Assignment
Quote from the first line below through the line that contains "Een Groen Alternatief", both included, and leave the pictures out.

(Beginning of Data supplied)

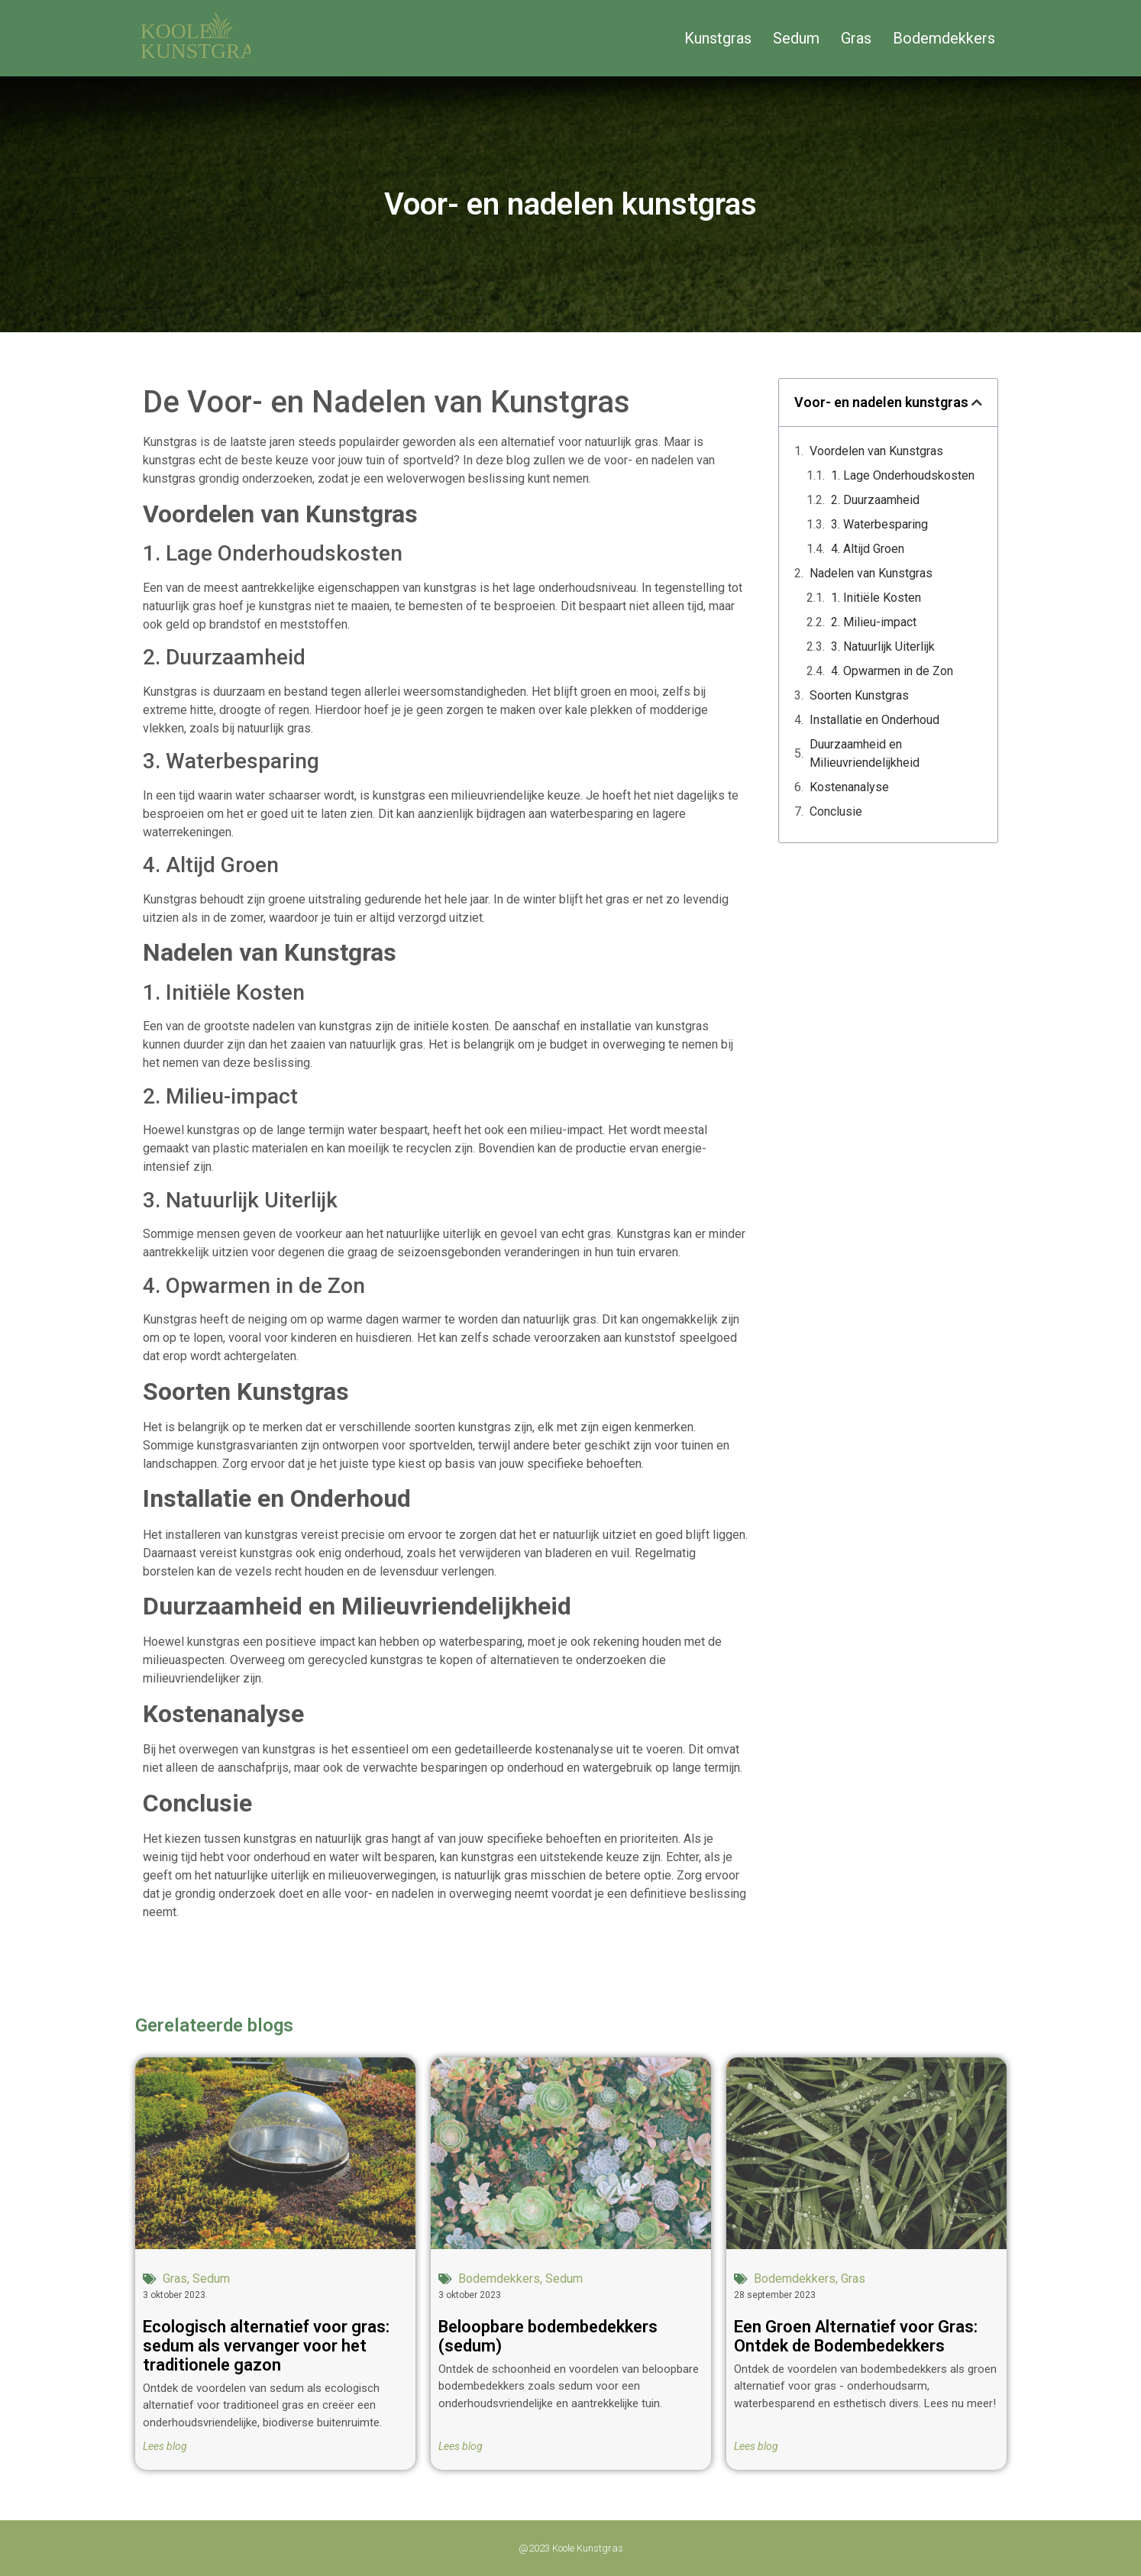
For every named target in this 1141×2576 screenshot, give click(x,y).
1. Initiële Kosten (876, 597)
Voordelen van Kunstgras (876, 451)
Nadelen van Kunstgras (871, 573)
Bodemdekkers (944, 38)
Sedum (796, 38)
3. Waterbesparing (879, 524)
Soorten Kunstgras (859, 695)
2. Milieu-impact (873, 622)
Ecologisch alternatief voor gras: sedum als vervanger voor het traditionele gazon (266, 2345)
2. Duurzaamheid (875, 500)
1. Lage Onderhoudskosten (903, 475)
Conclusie (836, 811)
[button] (976, 402)
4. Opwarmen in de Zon (892, 671)
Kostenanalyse (849, 787)
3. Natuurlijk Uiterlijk (883, 646)
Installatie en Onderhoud (874, 720)
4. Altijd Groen (867, 548)
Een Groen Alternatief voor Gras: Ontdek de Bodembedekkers (856, 2336)
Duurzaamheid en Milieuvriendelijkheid (865, 753)
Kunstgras (718, 38)
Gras (856, 38)
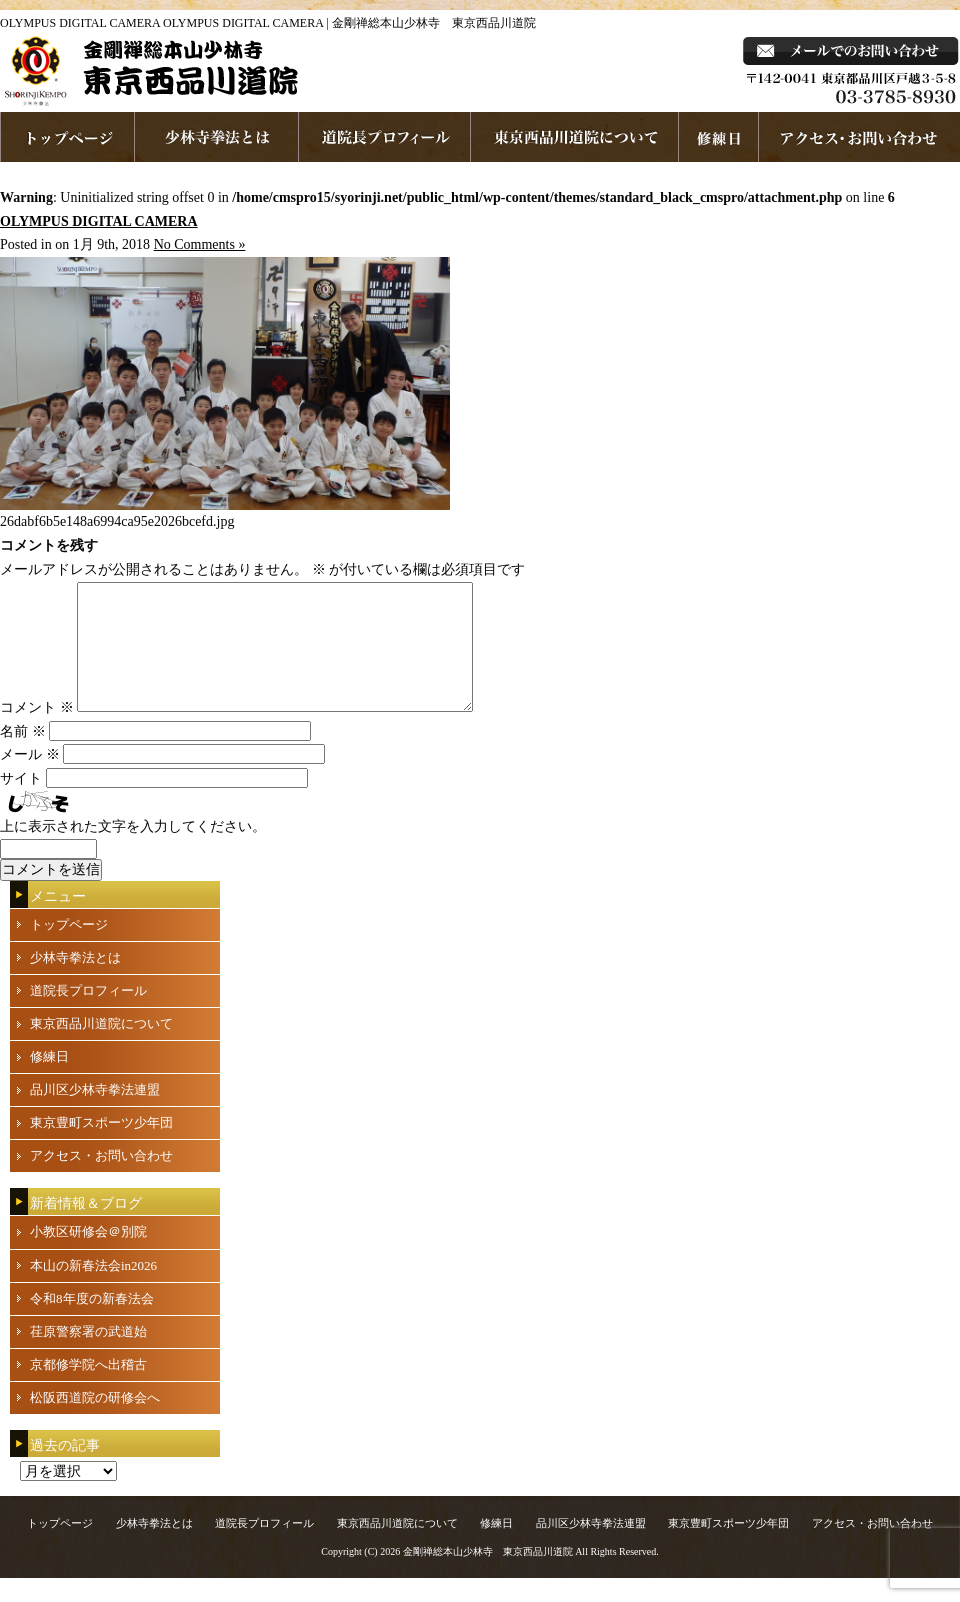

(End of Data supplied)

Answer to the exercise
For every named target in this 1141×2576 screenshot, give click(x,y).
1. Initiële Kosten (876, 597)
Voordelen van Kunstgras (876, 451)
Nadelen van Kunstgras (871, 573)
Bodemdekkers (944, 38)
Sedum (796, 38)
3. Waterbesparing (879, 524)
Soorten Kunstgras (859, 695)
2. Milieu-impact (873, 622)
Ecologisch alternatief voor gras: sedum als vervanger voor het traditionele gazon (266, 2345)
2. Duurzaamheid (875, 500)
1. Lage Onderhoudskosten (903, 475)
Conclusie (836, 811)
[button] (976, 402)
4. Opwarmen in de Zon (892, 671)
Kostenanalyse (849, 787)
3. Natuurlijk Uiterlijk (883, 646)
Installatie en Onderhoud (874, 720)
4. Altijd Groen (867, 548)
Een Groen Alternatief voor Gras: Ontdek de Bodembedekkers (856, 2336)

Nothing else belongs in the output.